[PATCH 1/4 v4] drivers: create a pin control subsystem
gbean at codeaurora.org
Thu Aug 25 14:14:04 EDT 2011
On Thu, Aug 25, 2011 at 08:12:10AM -0700, David Brown wrote:
> On Thu, Aug 25, 2011 at 12:12:59PM +0200, Linus Walleij wrote:
> > mach-msm:
> > ----------------
> > Hard to tell how this works and what's available, support
> > seems to be incomplete.
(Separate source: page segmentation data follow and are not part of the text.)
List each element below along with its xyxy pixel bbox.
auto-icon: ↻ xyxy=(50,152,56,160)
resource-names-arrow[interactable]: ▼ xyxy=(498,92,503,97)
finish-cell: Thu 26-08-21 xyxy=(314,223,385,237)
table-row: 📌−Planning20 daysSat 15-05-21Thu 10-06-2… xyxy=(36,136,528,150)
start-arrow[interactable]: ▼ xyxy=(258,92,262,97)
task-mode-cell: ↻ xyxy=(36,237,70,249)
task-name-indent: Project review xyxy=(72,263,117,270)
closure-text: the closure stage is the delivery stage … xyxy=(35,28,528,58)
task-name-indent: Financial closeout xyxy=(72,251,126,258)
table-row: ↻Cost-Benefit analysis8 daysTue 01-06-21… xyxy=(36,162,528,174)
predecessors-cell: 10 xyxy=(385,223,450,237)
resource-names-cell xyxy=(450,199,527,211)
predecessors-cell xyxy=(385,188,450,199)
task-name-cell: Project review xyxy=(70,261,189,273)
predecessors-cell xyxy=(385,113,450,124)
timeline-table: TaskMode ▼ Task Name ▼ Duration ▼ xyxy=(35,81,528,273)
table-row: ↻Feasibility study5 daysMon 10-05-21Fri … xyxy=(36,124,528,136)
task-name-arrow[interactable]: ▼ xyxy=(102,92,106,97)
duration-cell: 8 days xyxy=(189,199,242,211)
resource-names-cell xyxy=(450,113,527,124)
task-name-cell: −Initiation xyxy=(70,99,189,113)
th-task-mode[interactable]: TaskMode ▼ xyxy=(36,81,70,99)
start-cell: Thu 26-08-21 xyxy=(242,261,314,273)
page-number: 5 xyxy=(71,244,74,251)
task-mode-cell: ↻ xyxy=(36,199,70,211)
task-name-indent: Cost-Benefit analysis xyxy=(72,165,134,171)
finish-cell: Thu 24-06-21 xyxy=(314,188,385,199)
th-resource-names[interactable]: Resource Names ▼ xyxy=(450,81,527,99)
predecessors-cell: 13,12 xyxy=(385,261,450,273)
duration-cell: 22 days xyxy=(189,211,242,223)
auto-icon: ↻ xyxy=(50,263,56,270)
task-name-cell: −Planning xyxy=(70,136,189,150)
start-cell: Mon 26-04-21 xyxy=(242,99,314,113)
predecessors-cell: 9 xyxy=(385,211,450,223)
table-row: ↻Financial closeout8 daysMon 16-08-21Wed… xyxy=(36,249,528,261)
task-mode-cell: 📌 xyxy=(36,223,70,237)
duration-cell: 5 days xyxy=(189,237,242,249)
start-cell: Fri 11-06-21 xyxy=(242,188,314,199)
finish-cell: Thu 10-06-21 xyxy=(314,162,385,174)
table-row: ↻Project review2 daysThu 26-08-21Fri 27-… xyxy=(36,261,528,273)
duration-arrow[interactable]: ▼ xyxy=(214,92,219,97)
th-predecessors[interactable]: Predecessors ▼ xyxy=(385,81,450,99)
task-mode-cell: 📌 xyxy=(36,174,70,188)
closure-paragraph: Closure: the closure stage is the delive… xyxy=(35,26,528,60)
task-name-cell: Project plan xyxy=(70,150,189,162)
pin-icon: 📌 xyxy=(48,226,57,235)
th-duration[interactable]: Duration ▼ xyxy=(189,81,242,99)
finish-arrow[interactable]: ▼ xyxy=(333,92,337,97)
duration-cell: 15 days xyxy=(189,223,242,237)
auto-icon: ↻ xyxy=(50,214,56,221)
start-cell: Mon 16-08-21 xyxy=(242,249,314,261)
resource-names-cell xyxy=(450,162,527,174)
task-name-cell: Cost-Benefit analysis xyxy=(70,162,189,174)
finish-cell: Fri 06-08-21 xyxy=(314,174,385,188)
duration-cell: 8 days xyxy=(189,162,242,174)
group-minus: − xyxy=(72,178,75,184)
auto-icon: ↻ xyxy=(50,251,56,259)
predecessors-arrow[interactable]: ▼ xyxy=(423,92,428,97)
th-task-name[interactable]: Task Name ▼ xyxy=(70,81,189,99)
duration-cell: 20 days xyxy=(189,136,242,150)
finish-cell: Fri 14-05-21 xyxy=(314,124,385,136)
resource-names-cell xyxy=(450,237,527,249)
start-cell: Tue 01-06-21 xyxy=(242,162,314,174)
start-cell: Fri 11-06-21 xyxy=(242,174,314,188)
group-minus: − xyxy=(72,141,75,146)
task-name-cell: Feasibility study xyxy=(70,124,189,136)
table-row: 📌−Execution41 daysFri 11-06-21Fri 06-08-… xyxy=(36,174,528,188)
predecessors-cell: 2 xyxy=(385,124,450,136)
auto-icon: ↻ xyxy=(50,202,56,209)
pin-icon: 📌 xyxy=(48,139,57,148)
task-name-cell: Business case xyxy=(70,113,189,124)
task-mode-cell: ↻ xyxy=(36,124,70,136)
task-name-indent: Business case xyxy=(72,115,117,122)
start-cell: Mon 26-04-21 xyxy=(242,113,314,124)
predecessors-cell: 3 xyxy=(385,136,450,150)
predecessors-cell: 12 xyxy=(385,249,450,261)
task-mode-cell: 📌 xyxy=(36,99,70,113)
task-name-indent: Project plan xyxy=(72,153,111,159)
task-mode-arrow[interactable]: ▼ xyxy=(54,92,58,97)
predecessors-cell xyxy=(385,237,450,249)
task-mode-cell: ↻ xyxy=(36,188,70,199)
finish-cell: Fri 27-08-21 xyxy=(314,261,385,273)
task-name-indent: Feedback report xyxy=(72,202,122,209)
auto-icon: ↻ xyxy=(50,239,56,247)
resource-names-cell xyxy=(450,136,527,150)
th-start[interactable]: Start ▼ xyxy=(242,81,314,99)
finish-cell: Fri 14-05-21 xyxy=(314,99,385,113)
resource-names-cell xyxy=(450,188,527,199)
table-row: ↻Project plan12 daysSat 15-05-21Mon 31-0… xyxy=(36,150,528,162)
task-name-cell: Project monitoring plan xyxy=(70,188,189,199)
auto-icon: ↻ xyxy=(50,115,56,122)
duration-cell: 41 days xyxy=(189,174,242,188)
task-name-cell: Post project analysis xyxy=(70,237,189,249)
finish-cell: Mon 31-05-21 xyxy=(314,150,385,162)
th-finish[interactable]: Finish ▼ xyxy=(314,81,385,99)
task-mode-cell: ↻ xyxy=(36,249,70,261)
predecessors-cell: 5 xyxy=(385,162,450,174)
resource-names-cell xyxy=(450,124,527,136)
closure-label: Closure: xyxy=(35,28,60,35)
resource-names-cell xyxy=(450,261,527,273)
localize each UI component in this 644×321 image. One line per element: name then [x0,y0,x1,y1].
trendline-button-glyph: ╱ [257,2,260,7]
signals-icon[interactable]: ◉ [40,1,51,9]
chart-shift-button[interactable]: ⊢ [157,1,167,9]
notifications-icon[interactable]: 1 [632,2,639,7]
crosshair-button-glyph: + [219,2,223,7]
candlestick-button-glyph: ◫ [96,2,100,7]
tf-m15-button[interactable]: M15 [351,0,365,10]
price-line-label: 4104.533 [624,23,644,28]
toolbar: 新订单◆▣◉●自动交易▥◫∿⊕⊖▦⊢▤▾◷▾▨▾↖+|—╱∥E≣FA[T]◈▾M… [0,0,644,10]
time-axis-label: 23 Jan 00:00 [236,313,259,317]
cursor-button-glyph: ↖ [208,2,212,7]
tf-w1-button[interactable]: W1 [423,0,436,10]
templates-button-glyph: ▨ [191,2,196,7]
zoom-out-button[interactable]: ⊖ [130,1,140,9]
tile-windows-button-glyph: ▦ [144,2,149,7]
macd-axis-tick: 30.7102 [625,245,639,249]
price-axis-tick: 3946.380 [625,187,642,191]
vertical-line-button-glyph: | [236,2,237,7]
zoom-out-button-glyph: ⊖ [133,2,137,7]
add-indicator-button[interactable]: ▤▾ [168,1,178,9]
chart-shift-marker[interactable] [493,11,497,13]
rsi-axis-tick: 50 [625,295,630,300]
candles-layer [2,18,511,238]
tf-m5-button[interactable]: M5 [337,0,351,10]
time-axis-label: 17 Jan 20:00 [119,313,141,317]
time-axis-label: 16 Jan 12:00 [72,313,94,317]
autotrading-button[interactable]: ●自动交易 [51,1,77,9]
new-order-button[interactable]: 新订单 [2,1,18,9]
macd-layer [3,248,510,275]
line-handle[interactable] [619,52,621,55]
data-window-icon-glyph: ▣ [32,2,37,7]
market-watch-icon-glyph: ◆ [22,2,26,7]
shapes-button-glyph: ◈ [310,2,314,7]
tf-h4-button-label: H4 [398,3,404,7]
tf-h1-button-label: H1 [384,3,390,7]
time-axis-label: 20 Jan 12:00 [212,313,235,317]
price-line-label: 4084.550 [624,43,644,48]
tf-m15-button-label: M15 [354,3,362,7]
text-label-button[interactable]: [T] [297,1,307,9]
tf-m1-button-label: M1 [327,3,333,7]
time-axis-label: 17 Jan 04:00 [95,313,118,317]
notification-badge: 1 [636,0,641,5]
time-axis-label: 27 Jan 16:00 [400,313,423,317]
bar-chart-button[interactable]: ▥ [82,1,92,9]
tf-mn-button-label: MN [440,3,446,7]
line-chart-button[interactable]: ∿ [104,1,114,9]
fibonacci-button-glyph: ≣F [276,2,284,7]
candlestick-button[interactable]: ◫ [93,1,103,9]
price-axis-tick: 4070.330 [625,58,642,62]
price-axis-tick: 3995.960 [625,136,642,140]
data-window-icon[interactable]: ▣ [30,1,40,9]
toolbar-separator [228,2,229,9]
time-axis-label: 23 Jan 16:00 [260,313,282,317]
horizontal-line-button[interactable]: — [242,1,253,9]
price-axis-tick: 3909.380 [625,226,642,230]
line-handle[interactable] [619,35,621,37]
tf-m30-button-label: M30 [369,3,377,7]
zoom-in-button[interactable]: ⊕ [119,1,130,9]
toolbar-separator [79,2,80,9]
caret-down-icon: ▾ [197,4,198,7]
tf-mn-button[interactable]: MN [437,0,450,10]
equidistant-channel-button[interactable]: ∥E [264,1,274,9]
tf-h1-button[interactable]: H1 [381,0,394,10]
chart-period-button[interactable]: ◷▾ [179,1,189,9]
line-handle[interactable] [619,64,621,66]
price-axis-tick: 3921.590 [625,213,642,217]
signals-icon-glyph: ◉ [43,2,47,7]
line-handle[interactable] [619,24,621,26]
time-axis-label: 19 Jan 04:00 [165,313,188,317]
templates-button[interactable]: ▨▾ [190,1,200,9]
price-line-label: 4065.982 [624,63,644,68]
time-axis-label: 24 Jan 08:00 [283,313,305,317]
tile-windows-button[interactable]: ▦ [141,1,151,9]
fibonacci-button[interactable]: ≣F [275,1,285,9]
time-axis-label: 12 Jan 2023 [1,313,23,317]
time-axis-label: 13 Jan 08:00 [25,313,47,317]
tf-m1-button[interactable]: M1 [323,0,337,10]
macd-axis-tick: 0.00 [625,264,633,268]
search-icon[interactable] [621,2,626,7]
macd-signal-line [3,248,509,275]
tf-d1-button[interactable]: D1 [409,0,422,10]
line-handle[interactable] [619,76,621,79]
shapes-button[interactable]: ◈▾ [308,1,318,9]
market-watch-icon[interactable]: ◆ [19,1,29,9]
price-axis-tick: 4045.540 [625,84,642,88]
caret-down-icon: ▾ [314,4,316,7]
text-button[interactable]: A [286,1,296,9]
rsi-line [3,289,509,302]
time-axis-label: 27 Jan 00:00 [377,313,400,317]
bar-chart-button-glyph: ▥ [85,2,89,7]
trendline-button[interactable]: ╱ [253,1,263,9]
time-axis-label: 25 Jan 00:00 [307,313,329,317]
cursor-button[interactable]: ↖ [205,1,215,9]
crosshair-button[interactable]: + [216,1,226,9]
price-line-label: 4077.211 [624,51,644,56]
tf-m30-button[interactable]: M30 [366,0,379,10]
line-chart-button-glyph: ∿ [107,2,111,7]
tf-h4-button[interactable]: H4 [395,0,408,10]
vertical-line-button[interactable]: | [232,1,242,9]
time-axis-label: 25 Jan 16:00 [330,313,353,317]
Currently it seems to be wired
> > to do either a dedicated function (like some UART pin)
> > or GPIO, like each pin can be used for two specific
> > things, and not phone-exchange type.
> There are some pins on MSMs that can be connected to different hw
> blocks, we just haven't gotten the support into the kernel yet.
> There are some things where two devices share pins, and you have to
> choose one or the other.
> I believe there are also configurations where something such as the SD
> controller can either be configured in 8-bit data mode, or in 4-bit
> data mode, and those 4 pins connected to something else.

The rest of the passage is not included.